--- Assignment ---
Reproduce the records word for word, apart from the images they contain.

%%

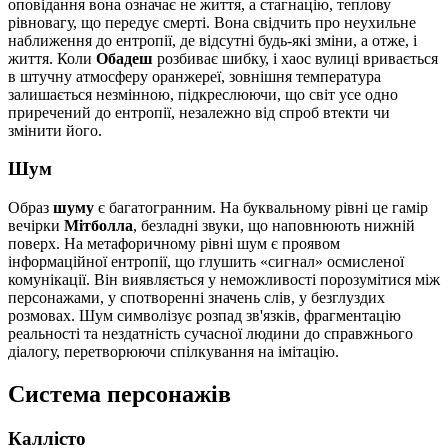
оповідання вона означає не життя, а стагнацію, теплову
рівновагу, що передує смерті. Вона свідчить про неухильне
наближення до ентропії, де відсутні будь-які зміни, а отже, і
життя. Коли
Обадеш
розбиває шибку, і хаос вулиці вривається
в штучну атмосферу оранжереї, зовнішня температура
залишається незмінною, підкреслюючи, що світ усе одно
приречений до ентропії, незалежно від спроб втекти чи
змінити його.
Шум
Образ
шуму
є багатогранним. На буквальному рівні це гамір
вечірки
Мітболла
, безладні звуки, що наповнюють нижній
поверх. На метафоричному рівні шум є проявом
інформаційної ентропії, що глушить «сигнал» осмисленої
комунікації. Він виявляється у неможливості порозумітися між
персонажами, у спотворенні значень слів, у безглуздих
розмовах. Шум символізує розпад зв'язків, фрагментацію
реальності та нездатність сучасної людини до справжнього
діалогу, перетворюючи спілкування на імітацію.
Система персонажів
Каллісто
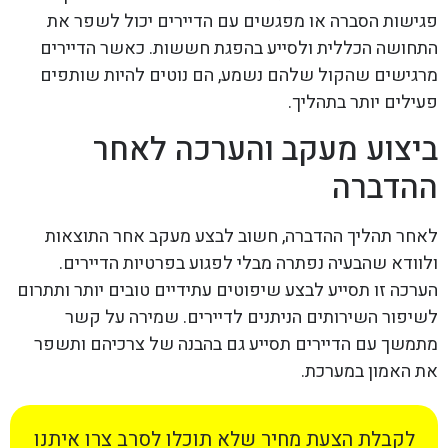
פגישות הסברה או מפגשים עם הדיירים יכול לשפר את
התחושה הכללית ולסייע בהפגת חששות. כאשר הדיירים
מרגישים שהקול שלהם נשמע, הם נוטים להיות שותפים
פעילים יותר בתהליך.
ביצוע מעקב והערכה לאחר
ההדברה
לאחר תהליך ההדברה, חשוב לבצע מעקב אחר התוצאות
ולוודא שהבעיה נפתרה מבלי לפגוע בפרטיות הדיירים.
הערכה זו תסייע לבצע שיפוטים עתידיים טובים יותר ותתרום
לשיפור השירותים הניתנים לדיירים. שמירה על קשר
מתמשך עם הדיירים תסייע גם בהבנה של צרכיהם ותשפר
את האמון במערכת.
לקבלת הצעת מחיר שלא תוכלו לסרב צרו איתנו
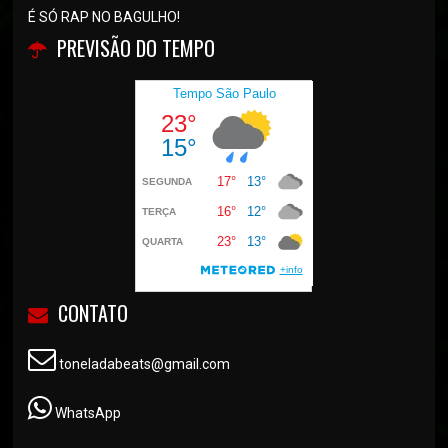
É SÓ RAP NO BAGULHO!
PREVISÃO DO TEMPO
CONTATO
toneladabeats@gmail.com
WhatsApp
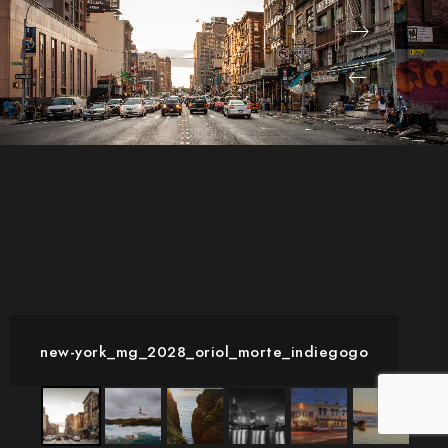
new-york_mg_2028_oriol_morte_indiegogo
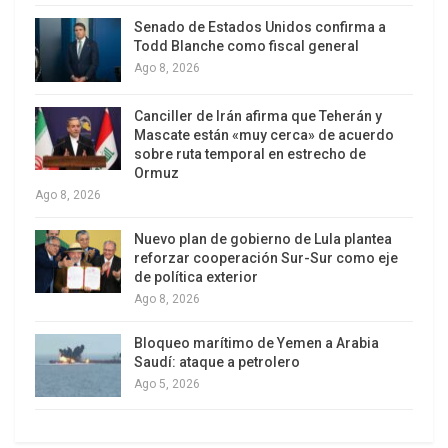
Senado de Estados Unidos confirma a
Todd Blanche como fiscal general
Ago 8, 2026
Canciller de Irán afirma que Teherán y
Mascate están «muy cerca» de acuerdo
sobre ruta temporal en estrecho de
Ormuz
Ago 8, 2026
Nuevo plan de gobierno de Lula plantea
reforzar cooperación Sur-Sur como eje
de política exterior
Ahora bien, la estrategia seguida tenía como
Ago 8, 2026
elemento central las sanciones para provocar un
Bloqueo marítimo de Yemen a Arabia
levantamiento social y, a su vez, una insurgencia
Saudí: ataque a petrolero
militar. Los
Ago 5, 2026
daños causados por estos intentos han sido
enormes para la población, que ha visto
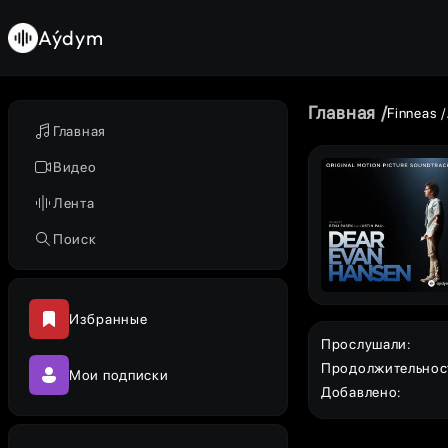
Aýdym
Главная
Finneas
Главная
Видео
Лента
Поиск
Избранные
Прослушали
:
Продолжительнос
Мои подписки
Добавлено
:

%%

--- Exercise result ---
оповідання вона означає не життя, а стагнацію, теплову
рівновагу, що передує смерті. Вона свідчить про неухильне
наближення до ентропії, де відсутні будь-які зміни, а отже, і
життя. Коли
Обадеш
розбиває шибку, і хаос вулиці вривається
в штучну атмосферу оранжереї, зовнішня температура
залишається незмінною, підкреслюючи, що світ усе одно
приречений до ентропії, незалежно від спроб втекти чи
змінити його.
Шум
Образ
шуму
є багатогранним. На буквальному рівні це гамір
вечірки
Мітболла
, безладні звуки, що наповнюють нижній
поверх. На метафоричному рівні шум є проявом
інформаційної ентропії, що глушить «сигнал» осмисленої
комунікації. Він виявляється у неможливості порозумітися між
персонажами, у спотворенні значень слів, у безглуздих
розмовах. Шум символізує розпад зв'язків, фрагментацію
реальності та нездатність сучасної людини до справжнього
діалогу, перетворюючи спілкування на імітацію.
Система персонажів
Каллісто
פגישות הסברה או מפגשים עם הדיירים יכול לשפר את
התחושה הכללית ולסייע בהפגת חששות. כאשר הדיירים
מרגישים שהקול שלהם נשמע, הם נוטים להיות שותפים
פעילים יותר בתהליך.
ביצוע מעקב והערכה לאחר
ההדברה
לאחר תהליך ההדברה, חשוב לבצע מעקב אחר התוצאות
ולוודא שהבעיה נפתרה מבלי לפגוע בפרטיות הדיירים.
הערכה זו תסייע לבצע שיפוטים עתידיים טובים יותר ותתרום
לשיפור השירותים הניתנים לדיירים. שמירה על קשר
מתמשך עם הדיירים תסייע גם בהבנה של צרכיהם ותשפר
את האמון במערכת.
לקבלת הצעת מחיר שלא תוכלו לסרב צרו איתנו
É SÓ RAP NO BAGULHO!
PREVISÃO DO TEMPO
CONTATO
toneladabeats@gmail.com
WhatsApp
new-york_mg_2028_oriol_morte_indiegogo
Senado de Estados Unidos confirma a
Todd Blanche como fiscal general
Ago 8, 2026
Canciller de Irán afirma que Teherán y
Mascate están «muy cerca» de acuerdo
sobre ruta temporal en estrecho de
Ormuz
Ago 8, 2026
Nuevo plan de gobierno de Lula plantea
reforzar cooperación Sur-Sur como eje
de política exterior
Ahora bien, la estrategia seguida tenía como
Ago 8, 2026
elemento central las sanciones para provocar un
Bloqueo marítimo de Yemen a Arabia
levantamiento social y, a su vez, una insurgencia
Saudí: ataque a petrolero
militar. Los
Ago 5, 2026
daños causados por estos intentos han sido
enormes para la población, que ha visto
Aýdym
Главная
Finneas
Главная
Видео
Лента
Поиск
Избранные
Прослушали
:
Продолжительнос
Мои подписки
Добавлено
:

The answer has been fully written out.